Italian olive oil producers are forced to cut prices due to increased imports from Tunisia

Source:  OleoScope
оливкова олія

In 2025, the Italian olive oil market faced serious dumping. According to the farming group Coldiretti, imports of Tunisia’s olive oil increased by 40%, leading to a collapse in purchasing prices in the country where this premium product originated, forcing local farmers to sell their harvest below cost, the Financial Times reports.

As the publication notes, Tunisian olive oil is entering Italy at around €3.50 per kg, a price local farmers cannot compete with. Given the harvest shortfall the previous season, when production barely reached 300,000 tons compared to demand in Italy alone of around 600,000 tons, local farmers are forced to compete with the increasingly cheap Tunisian product.

Meanwhile, the country intends to double its duty-free olive oil exports to the EU to 100,000 tons per year, fueling protests from European farmers.

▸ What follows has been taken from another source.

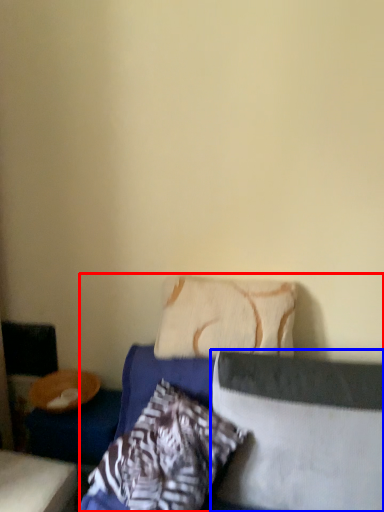 Question: Among these objects, which one is nearest to the camera, bed (highlighted by a red box) or pillow (highlighted by a blue box)?

Choices:
 (A) bed
 (B) pillow

Answer: (A)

Moreover, rising prices for natural products have triggered a wave of counterfeiting: cases of vegetable oils dyed with chlorophyll being sold as olive oil have become more common on the market.

The publication, citing experts, notes the imperfections of EU regulations. Currently, olive oil from other countries can be legally bottled in Italy and labeled as “Italian product.” Experts are calling for stricter traceability regulations to protect consumers from substituting expensive local oil for cheaper Tunisian alternatives.

According to a new forecast from the International Olive Council (IOC), Tunisia will take second place in the world olive oil production rankings in the 2025/26 season, surpassing traditional leaders such as Turkey, Greece, and Italy.